株価の変動は こういった人間心理が作用しますので、最悪、優待を受けたいが為に高値で購入し、優待を受けたが為に、 安値で手放すというはめになりかねません。

こうなると株価変動での損失を被る事になり、 優待を受けた意味がなくなってしまうのです。

もちろん、それを回避できるだけの知識を持っておられる方や、 時には運に助けられる事もあるでしょうから、必ずこうなってしまうとは断言できませんが、 そういったリスクはあると認識しておいたほうがいいでしょう。

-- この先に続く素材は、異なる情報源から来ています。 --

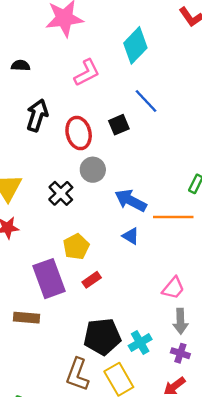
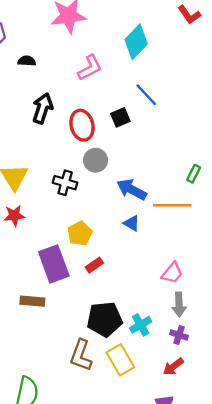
black cross: (61, 193) -> (65, 183), turned -30

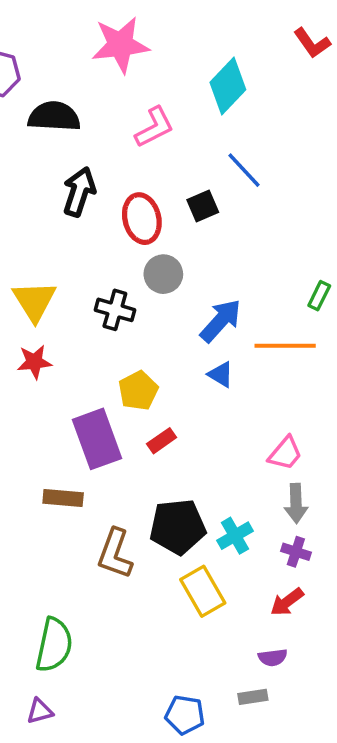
black semicircle: (27, 61) -> (54, 116), size x1.8
blue arrow: (132, 190) -> (221, 321), turned 104
brown L-shape: (81, 355) -> (115, 554), moved

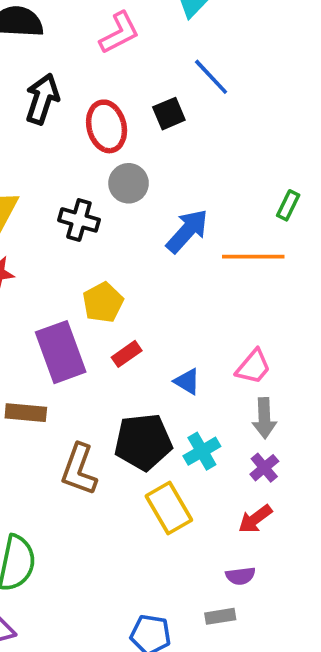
blue triangle: (221, 374) -> (187, 381), moved
purple cross: (296, 552) -> (264, 468), turned 32

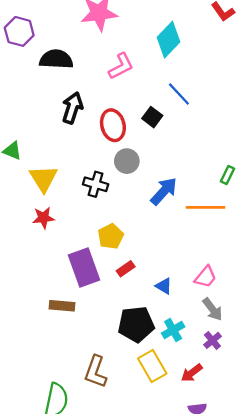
black square: (169, 114) -> (152, 117), turned -30
gray arrow: (264, 418) -> (212, 309), turned -35
brown L-shape: (79, 469) -> (96, 372), moved
red arrow: (255, 519) -> (192, 373), moved

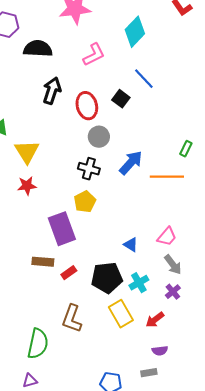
black cross: (96, 184) -> (89, 169), moved
red rectangle: (126, 269) -> (69, 273), moved

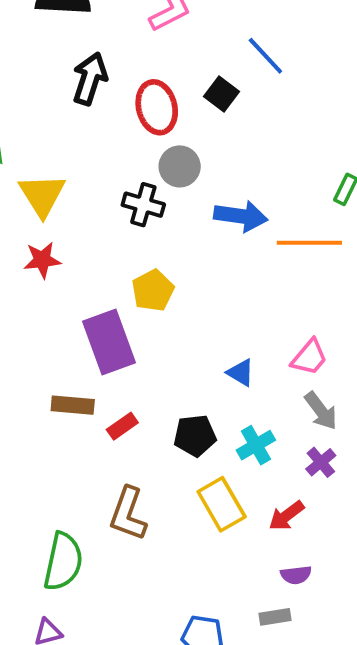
blue arrow: (131, 163) -> (241, 216), turned 56
black cross: (89, 169) -> (143, 205), moved
black pentagon: (107, 278) -> (195, 436), size x0.7

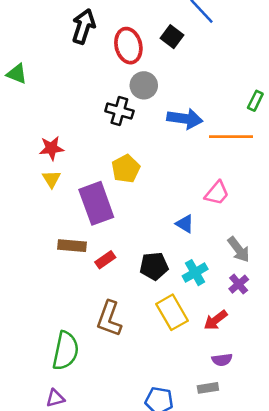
yellow triangle: (42, 195) -> (51, 179), moved, size x0.6
pink trapezoid: (309, 357) -> (217, 193), moved

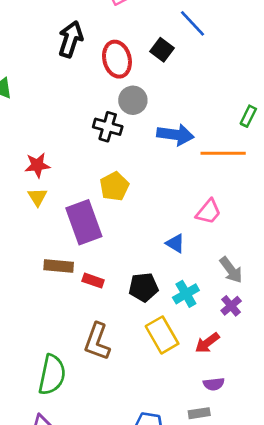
red rectangle: (105, 260) -> (93, 281), turned 54

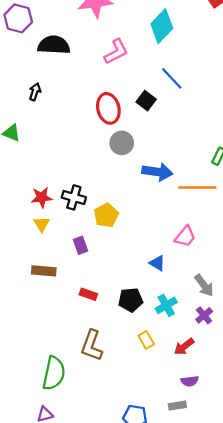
black arrow: (71, 39) -> (35, 92), moved, size x0.6
black cross: (108, 127) -> (74, 197), moved
purple rectangle: (84, 222) -> (81, 245), size x0.5
brown rectangle: (59, 266) -> (44, 271), moved
yellow rectangle: (162, 335) -> (146, 340), size x0.6

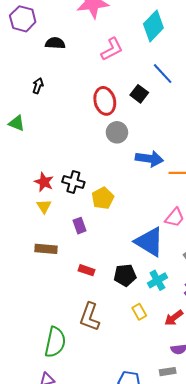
black semicircle: (54, 45) -> (55, 43), size x0.7
red star: (42, 197) -> (44, 182), turned 30
blue triangle: (157, 263) -> (149, 242), size x2.0

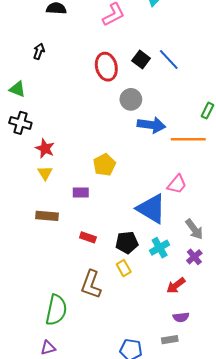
blue line: (163, 74) -> (169, 59), moved
gray circle: (117, 132) -> (131, 99), moved
black cross: (73, 182) -> (20, 123), moved
purple rectangle: (79, 226) -> (81, 192), turned -70
yellow rectangle: (139, 312) -> (124, 268), moved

ですが株主と違い、企業側にとって 優待を得る為のリスク受け入れは憂慮しなければならない問題であり、このような状況に 敏感な企業では、優待目的の投資家を多く抱えないよう、長期保有してもらう為の対策として、 株主優待を年に2回実施するところが増えてきました。

狙いとしましては、長期保有してくれている 株主に好待遇を与えるといった配慮と、もう一つは優待を受けるにあたり、年2回の基準日に株を保有して おく必要がありますので、その度に株購入しなければならないというリスクをあえて組み込んだもので あると推測できます。

また、企業の中には、保有1年目の優待内容に新たな優遇を加え、保有2年目の 株主に提供するといったところも出始め、その傾向は今後強くなってくるものと思われます。

やはり優待を主として考えるならば、長期保有をした方が賢い選択と言えるのかもしれませんね。